Unfortunately for the political parties, the world won’t wait for them. The challenges now facing political parties are the same as those being tackled by legacy brands: when people can make a one-click purchase on Amazon, why would they use a specialist shop’s site? And although none of the parties have so far fallen foul of membership data leaks or breaches, given that discs containing information from three of the UK's most sensitive inquiries around police misconduct just got lost in the post, let’s not put it past them.
Many modern citizens, some spurred into caring by the exponential growth of smaller parties such as the Green Party and UKIP; and some mobilised by events taking place in Greece and elsewhere, are now trying to make their decision ahead of the May vote and will be expecting an online experience comparable with Airbnb or Netflix. They will be disappointed.

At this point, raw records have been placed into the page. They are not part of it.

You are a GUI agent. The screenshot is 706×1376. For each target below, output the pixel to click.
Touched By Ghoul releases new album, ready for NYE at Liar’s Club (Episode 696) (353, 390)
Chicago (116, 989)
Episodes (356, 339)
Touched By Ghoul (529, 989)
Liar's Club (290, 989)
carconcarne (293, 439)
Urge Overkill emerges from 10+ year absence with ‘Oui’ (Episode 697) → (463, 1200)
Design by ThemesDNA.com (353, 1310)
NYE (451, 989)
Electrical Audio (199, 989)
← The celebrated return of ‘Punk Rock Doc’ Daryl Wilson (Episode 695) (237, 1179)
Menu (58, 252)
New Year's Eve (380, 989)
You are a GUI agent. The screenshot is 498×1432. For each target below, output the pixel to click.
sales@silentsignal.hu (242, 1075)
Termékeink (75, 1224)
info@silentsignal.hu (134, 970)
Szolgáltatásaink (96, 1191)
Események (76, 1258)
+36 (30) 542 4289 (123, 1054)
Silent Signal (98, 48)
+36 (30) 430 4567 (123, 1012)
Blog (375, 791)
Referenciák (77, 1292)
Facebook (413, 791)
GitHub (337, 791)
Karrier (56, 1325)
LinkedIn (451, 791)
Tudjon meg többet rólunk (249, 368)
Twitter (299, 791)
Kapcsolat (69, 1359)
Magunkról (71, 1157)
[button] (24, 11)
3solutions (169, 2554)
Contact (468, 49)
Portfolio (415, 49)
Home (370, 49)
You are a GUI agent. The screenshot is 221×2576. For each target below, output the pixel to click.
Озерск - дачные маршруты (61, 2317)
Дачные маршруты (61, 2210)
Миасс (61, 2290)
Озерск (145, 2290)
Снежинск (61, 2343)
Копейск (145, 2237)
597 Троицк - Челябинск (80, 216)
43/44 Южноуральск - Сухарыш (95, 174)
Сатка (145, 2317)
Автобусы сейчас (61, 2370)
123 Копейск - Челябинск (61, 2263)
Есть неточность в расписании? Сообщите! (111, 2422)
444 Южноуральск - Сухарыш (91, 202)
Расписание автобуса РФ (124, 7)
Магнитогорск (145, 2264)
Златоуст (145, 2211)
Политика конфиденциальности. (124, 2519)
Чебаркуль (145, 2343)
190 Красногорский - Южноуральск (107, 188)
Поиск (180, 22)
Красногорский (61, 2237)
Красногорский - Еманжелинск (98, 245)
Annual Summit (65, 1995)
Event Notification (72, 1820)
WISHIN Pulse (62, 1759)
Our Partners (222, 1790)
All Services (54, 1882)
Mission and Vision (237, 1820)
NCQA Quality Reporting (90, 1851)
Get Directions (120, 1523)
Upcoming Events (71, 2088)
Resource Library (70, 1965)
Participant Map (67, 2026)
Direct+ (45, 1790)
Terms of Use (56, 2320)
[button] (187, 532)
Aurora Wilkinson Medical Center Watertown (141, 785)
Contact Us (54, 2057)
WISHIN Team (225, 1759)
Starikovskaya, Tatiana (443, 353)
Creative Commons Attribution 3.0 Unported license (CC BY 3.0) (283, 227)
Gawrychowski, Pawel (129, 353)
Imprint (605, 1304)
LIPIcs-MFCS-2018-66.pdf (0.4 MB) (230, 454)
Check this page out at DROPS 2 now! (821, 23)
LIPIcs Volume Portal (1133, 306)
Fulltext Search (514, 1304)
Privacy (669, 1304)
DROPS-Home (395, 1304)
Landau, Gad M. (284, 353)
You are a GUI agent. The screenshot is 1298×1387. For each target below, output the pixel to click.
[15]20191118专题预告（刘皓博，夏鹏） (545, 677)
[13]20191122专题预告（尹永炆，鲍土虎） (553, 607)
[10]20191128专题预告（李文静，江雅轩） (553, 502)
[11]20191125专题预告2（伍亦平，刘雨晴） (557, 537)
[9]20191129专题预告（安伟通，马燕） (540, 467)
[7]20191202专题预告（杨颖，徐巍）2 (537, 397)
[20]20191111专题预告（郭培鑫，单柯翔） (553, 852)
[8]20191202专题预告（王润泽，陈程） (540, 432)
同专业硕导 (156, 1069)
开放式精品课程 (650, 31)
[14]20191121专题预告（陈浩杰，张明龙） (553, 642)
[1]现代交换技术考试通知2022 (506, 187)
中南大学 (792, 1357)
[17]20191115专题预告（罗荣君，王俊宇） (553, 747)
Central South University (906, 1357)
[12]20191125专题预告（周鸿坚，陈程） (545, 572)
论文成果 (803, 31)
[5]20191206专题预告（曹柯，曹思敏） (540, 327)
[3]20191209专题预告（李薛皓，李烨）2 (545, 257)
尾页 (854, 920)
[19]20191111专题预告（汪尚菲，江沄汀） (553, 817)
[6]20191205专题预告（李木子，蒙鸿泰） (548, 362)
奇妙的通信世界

But it’s not actually those digital-savvy consumers that are the people most likely to vote. Despite the cheeky antics and big conversations now made possible online, in the 2010 election, fewer than half (44 per cent) of 18 to 24 year olds cast a ballot, while that shot up to 76 per cent of over 65s. As well as focusing on policies that favour older people, this perhaps explains the reluctance from the major parties to move to online or mobile voting: if you make it easier, digital people might actually do democracy. And you wouldn't want that now, would you?